His stomach felt the rock give before his ears heard the tearing sound. The thin ledge began to separate from the mountain. It snapped like water dribbled into french-fry grease. With a cry, Sam leapt for the vertical crack. His hands beat against the side of the mountain, his fingernails seemingly digging into the solid stone. Sam froze there for a moment, like in a Roadrunner cartoon when the ledge gives way under the coyote and he hangs suspended in midair just long enough to look at the camera and swallow once.

Then Sam fell to his death. His grandfather would be sorry now.

After lunch came history taught by Miss Barnett who I knew was senile as those old black guys who sit on their porches in Greensboro with Ping-Pong-ball colored eyes and catheters. I supposed they kept her on because she’d been with the school since Wyoming was run by Indians, and no one had the heart to make her stay home.

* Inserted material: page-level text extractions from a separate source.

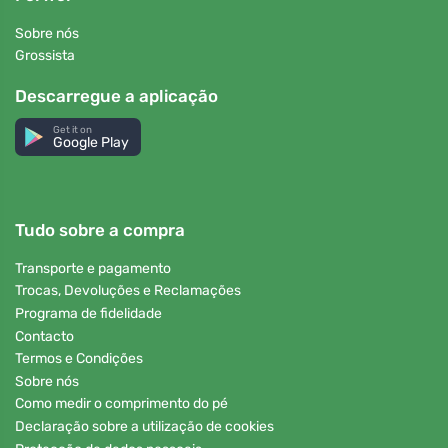
Sobre nós
Grossista
Descarregue a aplicação
Get it on
Google Play
Tudo sobre a compra
Transporte e pagamento
Trocas, Devoluções e Reclamações
Programa de fidelidade
Contacto
Termos e Condições
Sobre nós
Como medir o comprimento do pé
Declaração sobre a utilização de cookies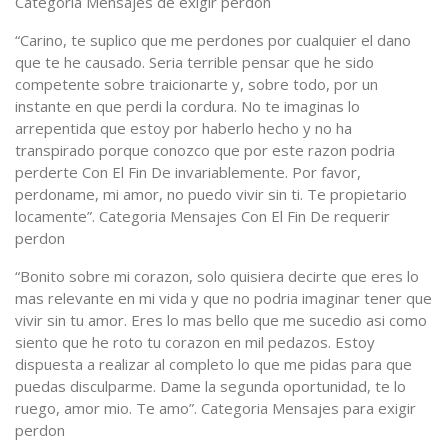
Categoria Mensajes de exigir perdon
“Carino, te suplico que me perdones por cualquier el dano
que te he causado. Seri­a terrible pensar que he sido
competente sobre traicionarte y, sobre todo, por un
instante en que perdi la cordura. No te imaginas lo
arrepentida que estoy por haberlo hecho y no ha
transpirado porque conozco que por este razon podria
perderte Con El Fin De invariablemente. Por favor,
perdoname, mi amor, no puedo vivir sin ti. Te propietario
locamente”. Categoria Mensajes Con El Fin De requerir
perdon
“Bonito sobre mi corazon, solo quisiera decirte que eres lo
mas relevante en mi vida y que no podria imaginar tener que
vivir sin tu amor. Eres lo mas bello que me sucedio asi­ como
siento que he roto tu corazon en mil pedazos. Estoy
dispuesta a realizar al completo lo que me pidas para que
puedas disculparme. Dame la segunda oportunidad, te lo
ruego, amor mio. Te amo”. Categoria Mensajes para exigir
perdon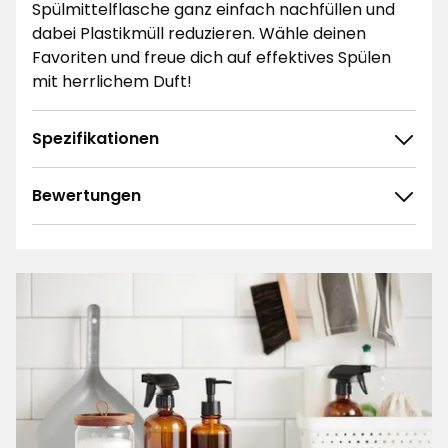
Spülmittelflasche ganz einfach nachfüllen und
dabei Plastikmüll reduzieren. Wähle deinen
Favoriten und freue dich auf effektives Spülen
mit herrlichem Duft!
Spezifikationen
Bewertungen
4.5
5
☆
4
☆
3
☆
2
☆
34 ratings
1
☆
Sortieren nach
Filtern nach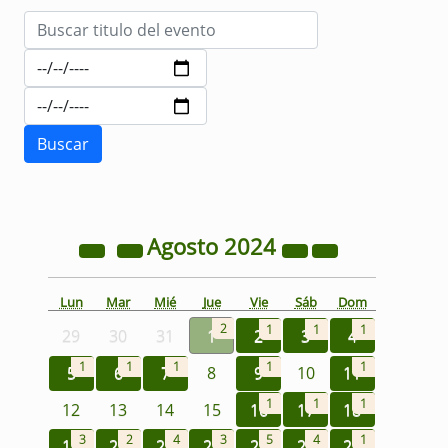
Agosto
2024
Lun
Mar
Mié
Jue
Vie
Sáb
Dom
2
1
1
1
29
30
31
1
2
3
4
1
1
1
1
1
5
6
7
8
9
10
11
1
1
1
12
13
14
15
16
17
18
3
2
4
3
5
4
1
19
20
21
22
23
24
25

I didn’t concentrate much. Mostly because I didn’t have to—everyone in class seemed to be taking naps—but also I was somewhat concerned about this after-school discussion with Howard Stebbins. What if he was weird?

Maybe he was just pissed because I knew more about Mark Twain than he did. Or it could be that thing about Twain blaming his problems on the Jews. Maybe Stebbins was Jewish. We had Jews in North Carolina but you couldn’t tell them from anyone else except when they made a big deal out of a holiday or something. Nobody—unless you count a few Klansmen that I don’t count—cared anyway. Lydia’d been to New York City to see her mama’s mama, and she said there you could tell the difference and it mattered for some reason.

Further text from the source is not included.